§ Page images and extracted text:
------------------------------------------------------------

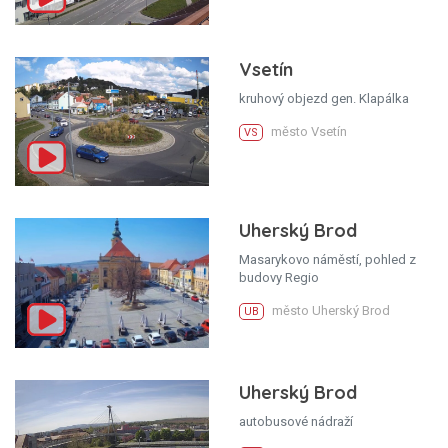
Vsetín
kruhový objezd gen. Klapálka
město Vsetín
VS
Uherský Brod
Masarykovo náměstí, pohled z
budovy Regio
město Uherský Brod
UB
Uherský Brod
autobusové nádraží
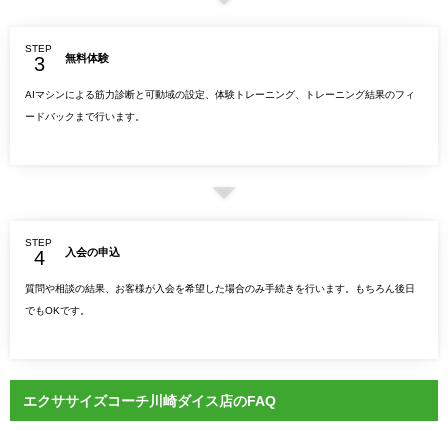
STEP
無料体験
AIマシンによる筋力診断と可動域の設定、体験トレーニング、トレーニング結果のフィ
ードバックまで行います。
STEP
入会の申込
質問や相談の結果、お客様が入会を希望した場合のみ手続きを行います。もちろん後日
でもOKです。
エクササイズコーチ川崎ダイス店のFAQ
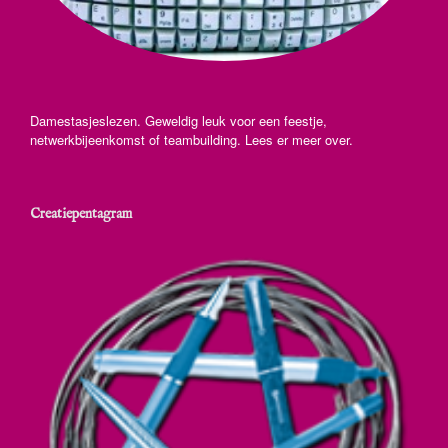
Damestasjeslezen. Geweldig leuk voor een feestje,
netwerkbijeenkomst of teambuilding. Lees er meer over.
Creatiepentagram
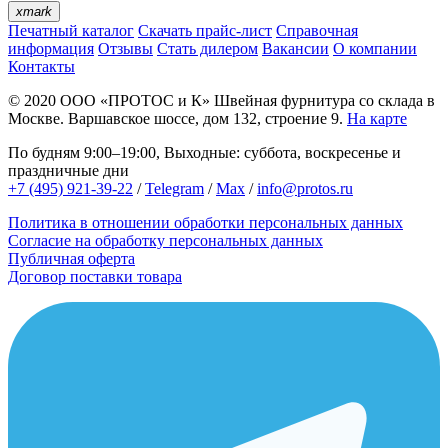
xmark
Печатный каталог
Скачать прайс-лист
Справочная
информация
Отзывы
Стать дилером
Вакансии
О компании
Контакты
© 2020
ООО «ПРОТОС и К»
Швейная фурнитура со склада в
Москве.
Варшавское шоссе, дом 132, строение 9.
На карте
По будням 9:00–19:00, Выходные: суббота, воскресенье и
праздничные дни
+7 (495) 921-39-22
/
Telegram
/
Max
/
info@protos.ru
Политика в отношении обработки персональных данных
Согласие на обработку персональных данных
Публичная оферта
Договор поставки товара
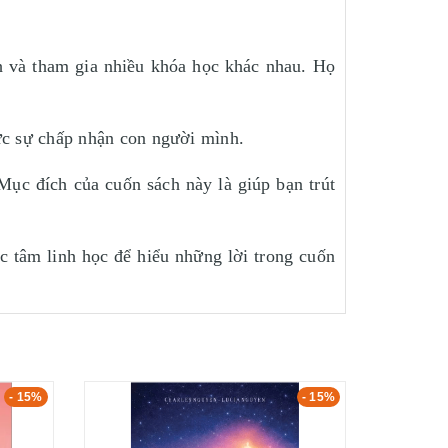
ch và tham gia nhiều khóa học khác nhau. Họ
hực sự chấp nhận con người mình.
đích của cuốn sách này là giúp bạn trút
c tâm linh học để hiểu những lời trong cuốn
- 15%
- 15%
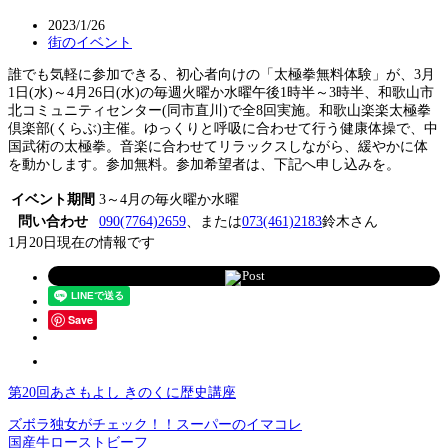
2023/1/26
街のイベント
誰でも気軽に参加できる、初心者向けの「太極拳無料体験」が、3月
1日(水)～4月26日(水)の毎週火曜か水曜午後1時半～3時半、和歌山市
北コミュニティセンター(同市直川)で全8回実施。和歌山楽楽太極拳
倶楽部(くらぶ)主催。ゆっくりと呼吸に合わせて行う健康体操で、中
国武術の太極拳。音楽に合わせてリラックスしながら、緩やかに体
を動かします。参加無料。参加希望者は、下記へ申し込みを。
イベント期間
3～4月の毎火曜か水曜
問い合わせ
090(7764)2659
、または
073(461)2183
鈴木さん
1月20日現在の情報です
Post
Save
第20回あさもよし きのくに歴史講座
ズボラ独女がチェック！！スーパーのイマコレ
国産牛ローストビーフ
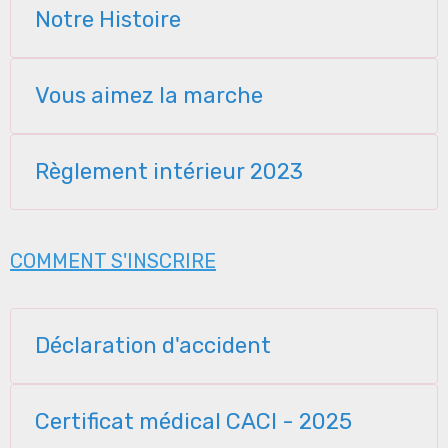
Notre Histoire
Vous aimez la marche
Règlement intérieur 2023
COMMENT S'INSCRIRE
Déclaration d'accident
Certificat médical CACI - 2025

------------------------------------------------------------

Every entry above should come back exactly as written, except for its pictures.

Vsetín
kruhový objezd gen. Klapálka
město Vsetín
VS
Uherský Brod
Masarykovo náměstí, pohled z
budovy Regio
město Uherský Brod
UB
Uherský Brod
autobusové nádraží
STEP
無料体験
AIマシンによる筋力診断と可動域の設定、体験トレーニング、トレーニング結果のフィ
ードバックまで行います。
STEP
入会の申込
質問や相談の結果、お客様が入会を希望した場合のみ手続きを行います。もちろん後日
でもOKです。
エクササイズコーチ川崎ダイス店のFAQ
Damestasjeslezen. Geweldig leuk voor een feestje,
netwerkbijeenkomst of teambuilding. Lees er meer over.
Creatiepentagram
xmark
Печатный каталог
Скачать прайс-лист
Справочная
информация
Отзывы
Стать дилером
Вакансии
О компании
Контакты
© 2020
ООО «ПРОТОС и К»
Швейная фурнитура со склада в
Москве.
Варшавское шоссе, дом 132, строение 9.
На карте
По будням 9:00–19:00, Выходные: суббота, воскресенье и
праздничные дни
+7 (495) 921-39-22
/
Telegram
/
Max
/
info@protos.ru
Политика в отношении обработки персональных данных
Согласие на обработку персональных данных
Публичная оферта
Договор поставки товара
ch và tham gia nhiều khóa học khác nhau. Họ
hực sự chấp nhận con người mình.
đích của cuốn sách này là giúp bạn trút
c tâm linh học để hiểu những lời trong cuốn
- 15%
- 15%
2023/1/26
街のイベント
誰でも気軽に参加できる、初心者向けの「太極拳無料体験」が、3月
1日(水)～4月26日(水)の毎週火曜か水曜午後1時半～3時半、和歌山市
北コミュニティセンター(同市直川)で全8回実施。和歌山楽楽太極拳
倶楽部(くらぶ)主催。ゆっくりと呼吸に合わせて行う健康体操で、中
国武術の太極拳。音楽に合わせてリラックスしながら、緩やかに体
を動かします。参加無料。参加希望者は、下記へ申し込みを。
イベント期間
3～4月の毎火曜か水曜
問い合わせ
090(7764)2659
、または
073(461)2183
鈴木さん
1月20日現在の情報です
Post
Save
第20回あさもよし きのくに歴史講座
ズボラ独女がチェック！！スーパーのイマコレ
国産牛ローストビーフ
Notre Histoire
Vous aimez la marche
Règlement intérieur 2023
COMMENT S'INSCRIRE
Déclaration d'accident
Certificat médical CACI - 2025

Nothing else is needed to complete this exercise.